TASK MATERIAL Start Marker

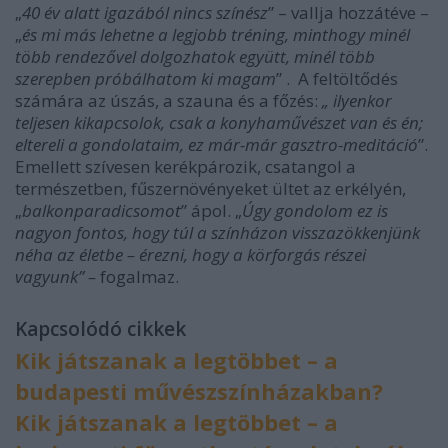
„
40 év alatt igazából nincs színész
” – vallja hozzátéve –
„
és mi más lehetne a legjobb tréning, minthogy minél
több rendezővel dolgozhatok együtt, minél több
szerepben próbálhatom ki magam
” . A feltöltődés
számára az úszás, a szauna és a főzés:
„ ilyenkor
teljesen kikapcsolok, csak a konyhaművészet van és én;
eltereli a gondolataim, ez már-már gasztro-meditáció
”.
Emellett szívesen kerékpározik, csatangol a
természetben, fűszernövényeket ültet az erkélyén,
„
balkonparadicsomot
” ápol. „
Úgy gondolom ez is
nagyon fontos, hogy túl a színházon visszazökkenjünk
néha az életbe – érezni, hogy a körforgás részei
vagyunk” –
fogalmaz.
Kapcsolódó cikkek
Kik játszanak a legtöbbet – a
budapesti művészszínházakban?
Kik játszanak a legtöbbet – a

TASK MATERIAL End Marker

(GOAL OF THE EXERCISE):
The records above should be written out exactly, and the images dropped.

(RESPONSE BOX):
„
40 év alatt igazából nincs színész
” – vallja hozzátéve –
„
és mi más lehetne a legjobb tréning, minthogy minél
több rendezővel dolgozhatok együtt, minél több
szerepben próbálhatom ki magam
” . A feltöltődés
számára az úszás, a szauna és a főzés:
„ ilyenkor
teljesen kikapcsolok, csak a konyhaművészet van és én;
eltereli a gondolataim, ez már-már gasztro-meditáció
”.
Emellett szívesen kerékpározik, csatangol a
természetben, fűszernövényeket ültet az erkélyén,
„
balkonparadicsomot
” ápol. „
Úgy gondolom ez is
nagyon fontos, hogy túl a színházon visszazökkenjünk
néha az életbe – érezni, hogy a körforgás részei
vagyunk” –
fogalmaz.
Kapcsolódó cikkek
Kik játszanak a legtöbbet – a
budapesti művészszínházakban?
Kik játszanak a legtöbbet – a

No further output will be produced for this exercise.